■ Activity ■
Look through the data below and extract, unchanged, the lines from the one that contains "der mit einer" to the one that contains "gesprochen, wir machen", both included.

┌─ Records for the task

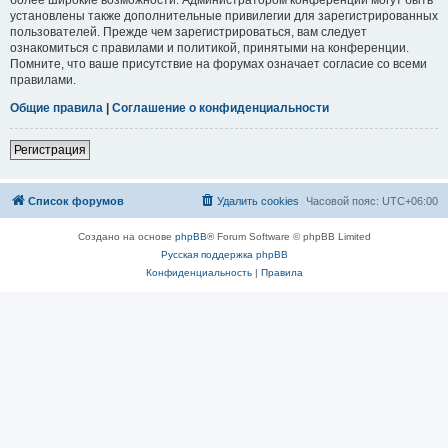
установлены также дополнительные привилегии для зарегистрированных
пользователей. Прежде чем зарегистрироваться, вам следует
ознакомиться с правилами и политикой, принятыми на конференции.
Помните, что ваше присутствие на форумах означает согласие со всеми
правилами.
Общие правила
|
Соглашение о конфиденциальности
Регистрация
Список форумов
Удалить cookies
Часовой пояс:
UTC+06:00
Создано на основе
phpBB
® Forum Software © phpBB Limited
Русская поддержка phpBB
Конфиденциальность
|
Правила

└─
┌─ Records for the task

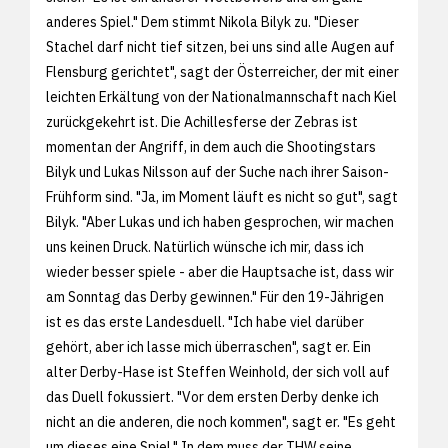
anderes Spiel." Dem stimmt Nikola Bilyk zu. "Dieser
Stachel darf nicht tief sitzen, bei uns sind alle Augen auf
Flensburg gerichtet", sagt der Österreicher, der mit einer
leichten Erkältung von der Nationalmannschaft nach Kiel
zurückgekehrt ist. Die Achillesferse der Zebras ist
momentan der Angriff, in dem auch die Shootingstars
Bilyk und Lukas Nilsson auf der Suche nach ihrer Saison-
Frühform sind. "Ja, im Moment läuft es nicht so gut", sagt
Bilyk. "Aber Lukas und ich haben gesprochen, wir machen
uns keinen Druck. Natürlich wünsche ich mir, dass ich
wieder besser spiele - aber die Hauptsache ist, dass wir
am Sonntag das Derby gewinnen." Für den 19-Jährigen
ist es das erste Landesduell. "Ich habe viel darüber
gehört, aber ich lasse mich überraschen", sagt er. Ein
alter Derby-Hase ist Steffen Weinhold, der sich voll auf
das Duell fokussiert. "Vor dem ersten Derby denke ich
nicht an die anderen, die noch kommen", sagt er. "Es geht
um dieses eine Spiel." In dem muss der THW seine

└─
┌─ Records for the task

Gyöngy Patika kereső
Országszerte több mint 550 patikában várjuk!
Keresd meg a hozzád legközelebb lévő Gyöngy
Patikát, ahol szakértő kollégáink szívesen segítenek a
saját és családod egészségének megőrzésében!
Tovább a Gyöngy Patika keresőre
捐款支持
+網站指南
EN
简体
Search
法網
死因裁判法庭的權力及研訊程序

└─

■ Exercise answer ■
Flensburg gerichtet", sagt der Österreicher, der mit einer
leichten Erkältung von der Nationalmannschaft nach Kiel
zurückgekehrt ist. Die Achillesferse der Zebras ist
momentan der Angriff, in dem auch die Shootingstars
Bilyk und Lukas Nilsson auf der Suche nach ihrer Saison-
Frühform sind. "Ja, im Moment läuft es nicht so gut", sagt
Bilyk. "Aber Lukas und ich haben gesprochen, wir machen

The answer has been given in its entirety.